## WORK ITEM
Filter the records below, keeping only lines with the string "feature".

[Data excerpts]
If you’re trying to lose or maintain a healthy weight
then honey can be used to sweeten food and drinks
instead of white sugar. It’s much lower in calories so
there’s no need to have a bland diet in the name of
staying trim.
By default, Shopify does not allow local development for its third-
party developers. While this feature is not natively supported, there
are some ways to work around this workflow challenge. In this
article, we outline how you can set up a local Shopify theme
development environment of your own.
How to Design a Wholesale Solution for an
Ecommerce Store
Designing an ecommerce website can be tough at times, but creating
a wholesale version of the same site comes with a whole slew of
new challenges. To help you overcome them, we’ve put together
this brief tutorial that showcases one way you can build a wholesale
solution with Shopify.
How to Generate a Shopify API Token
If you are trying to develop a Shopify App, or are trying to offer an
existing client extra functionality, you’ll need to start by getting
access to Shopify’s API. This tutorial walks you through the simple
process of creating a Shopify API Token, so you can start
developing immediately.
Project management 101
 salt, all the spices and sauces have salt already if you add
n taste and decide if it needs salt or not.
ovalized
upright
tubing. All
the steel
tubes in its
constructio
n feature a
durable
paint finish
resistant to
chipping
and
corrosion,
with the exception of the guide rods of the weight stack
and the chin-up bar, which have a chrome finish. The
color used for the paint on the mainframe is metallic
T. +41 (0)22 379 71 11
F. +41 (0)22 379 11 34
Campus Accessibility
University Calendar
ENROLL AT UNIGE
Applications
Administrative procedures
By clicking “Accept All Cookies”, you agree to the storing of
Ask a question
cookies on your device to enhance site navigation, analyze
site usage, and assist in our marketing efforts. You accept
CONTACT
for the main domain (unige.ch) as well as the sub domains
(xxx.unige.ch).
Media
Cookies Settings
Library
...
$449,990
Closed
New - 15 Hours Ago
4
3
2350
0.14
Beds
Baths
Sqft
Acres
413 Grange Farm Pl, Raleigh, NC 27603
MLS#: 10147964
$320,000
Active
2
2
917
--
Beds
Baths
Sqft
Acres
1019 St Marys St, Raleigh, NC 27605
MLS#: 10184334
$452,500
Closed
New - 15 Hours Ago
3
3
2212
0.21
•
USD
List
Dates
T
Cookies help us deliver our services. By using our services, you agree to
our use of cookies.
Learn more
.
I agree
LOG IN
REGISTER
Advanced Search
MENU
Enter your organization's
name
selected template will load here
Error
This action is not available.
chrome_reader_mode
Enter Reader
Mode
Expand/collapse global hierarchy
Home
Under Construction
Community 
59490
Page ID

## ANSWER TO THE PROBLEM
party developers. While this feature is not natively supported, there
n feature a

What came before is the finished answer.